Problem to solve – Find every line below that contains the word "класс" and copy it out.

** Opening Record extracts block **

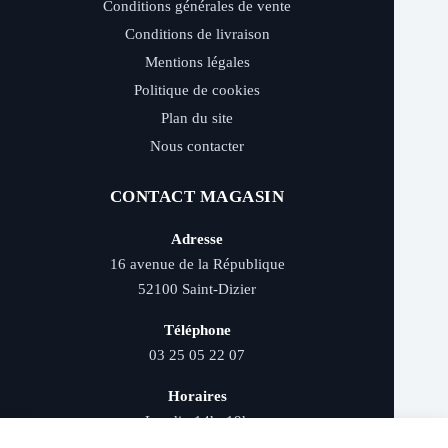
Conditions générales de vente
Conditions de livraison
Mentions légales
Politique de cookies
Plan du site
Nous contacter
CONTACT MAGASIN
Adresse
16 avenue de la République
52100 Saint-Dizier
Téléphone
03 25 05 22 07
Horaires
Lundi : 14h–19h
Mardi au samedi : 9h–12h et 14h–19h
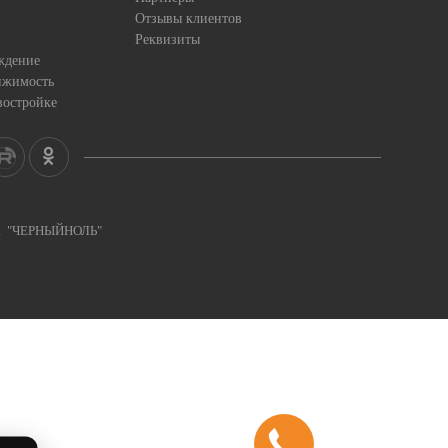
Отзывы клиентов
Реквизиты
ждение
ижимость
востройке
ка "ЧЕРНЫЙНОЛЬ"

** Closing Record extracts block **
** Opening Record extracts block **

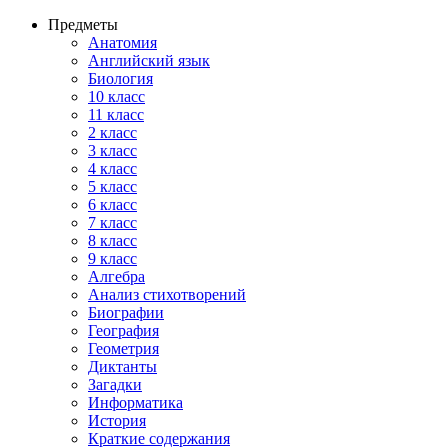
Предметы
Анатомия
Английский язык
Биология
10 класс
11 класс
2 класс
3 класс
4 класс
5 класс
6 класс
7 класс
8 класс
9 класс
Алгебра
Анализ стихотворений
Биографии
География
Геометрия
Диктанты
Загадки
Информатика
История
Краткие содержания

** Closing Record extracts block **

Task output –
10 класс
11 класс
2 класс
3 класс
4 класс
5 класс
6 класс
7 класс
8 класс
9 класс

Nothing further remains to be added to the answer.